Data Center Inventory in Just Seven Markets

Doug Ressler, business manager, Yardi Matrix, tells GlobeSt.com that the growing interest in data centers continues to be heightened by the demand for e-commerce, which has only increased throughout the COVID-19 pandemic.

According to CommercialEdge, the second quarter of the year saw $222.5 billion in e-commerce sales, an overall 3.3 percent increase from Q1 2021.

Data center inventory is primarily located in just seven markets, which includes Washington, D.C.; Dallas–Fort Worth; Chicago; the San Francisco Bay Area; New Jersey; Phoenix; and Atlanta.

“However, the data center segment could continue to grow should with the with the Infrastructure Investment and Jobs Act becoming law,” Ressler said.

“The law has a massive impact on data center demand because it allocates $65 billion to increase the number of broadband users nationwide. Primarily, the law would eventually connect the 23 percent of Americans who do not have access to broadband, potentially opening new markets for data centers.

“One of the reasons is because of the tremendous amount of information that’s growing exponentially. It must be handled and maintained, not only from a cybersecurity standpoint but from a volume standpoint. We see that all industries are contributing to that. From a cost standpoint, many times it’s a cost benefit to be able to outsource to the data centers…we see that as a lucrative type of business right now.

Ressler pointed to huge caveats. First, data centers do not have that many employees. Data center facilities often don’t pay their way in regional revenues because they don’t typically generate sales tax – only property tax – “and then they don’t necessarily contribute greatly to local spending because of the limited number of employees,” he said.

Second, “Despite best efforts to thoroughly vet a location for seismic activity, vulnerability to natural disasters, talent availability and abundance of bandwidth, unforeseen circumstances can still derail a project,” he said.
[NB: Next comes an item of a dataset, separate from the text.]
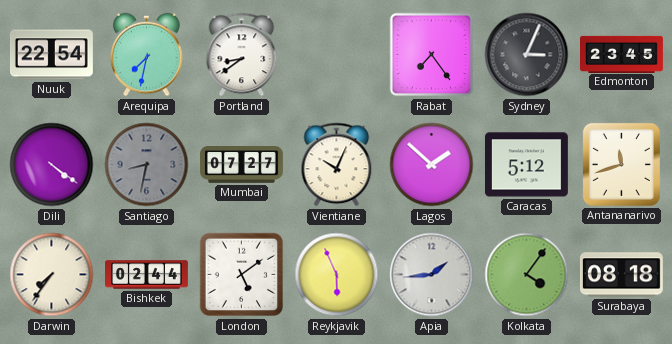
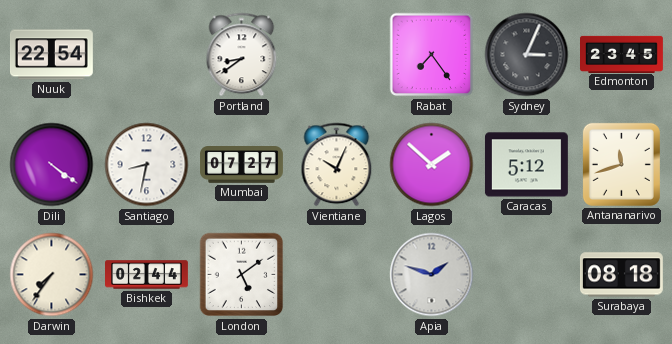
Arequipa: 7:32 -> none
Santiago dial: grey -> white
Reykjavik: 5:56 -> none
Apia: 1:44 -> 1:48
Kolkata: 4:06 -> none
“For example, the sheer complexity of data center construction is a risk. The project typically involves multiple vendors, subcontractors and as many as 50 different disciplines in areas like structural, electrical, HVAC, plumbing, fuel pumps, networking, and security.”

Construction Equipment Limited

Thomas Galli, partner at Duane Morris, tells GlobeSt.com that many factors are affecting the delta between supply and demand for data centers across markets and in specific markets, including the supply of equipment required to construct and operate data centers.

“As demand for data centers has substantially increased over the last few years, and is anticipated to further increase, the time to fill orders for equipment has increased as manufacturing capacity has reached limits and been affected by disruptions to supply chains for necessary components,” Galli said.

“Larger owners and developers of data centers (e.g. data center REITs) got in front of this factor long ago by leveraging the volume of equipment they order to obtain preferred status for the supply of that equipment. This is a competitive advantage they use to market their data centers to hyper-scalers for faster and more certainly of delivery of data centers to their customers across the globe.”

Galli said the availability and price of land affects the delta between supply and demand market-by-market.

“While land is generally available to construct new data centers in markets, prices have increased meaningfully in the largest of markets in the US and those price increases has been easily absorbed to date,” he said.

“Those increases in the price of land have also caused data centers to go vertical with multiple stories – generally limited to two or three stories. As land prices further increase in the largest of data center markets, expect data centers in those markets to get taller as additional construction costs for more stories is cost justified. Subject to local zoning laws, there is no reason data center buildings can’t get much taller.”

As demand for data centers continues to substantially increase, we should expect more competition in the largest markets with supply of power and increasing scarcity of land unable to keep pace with demand.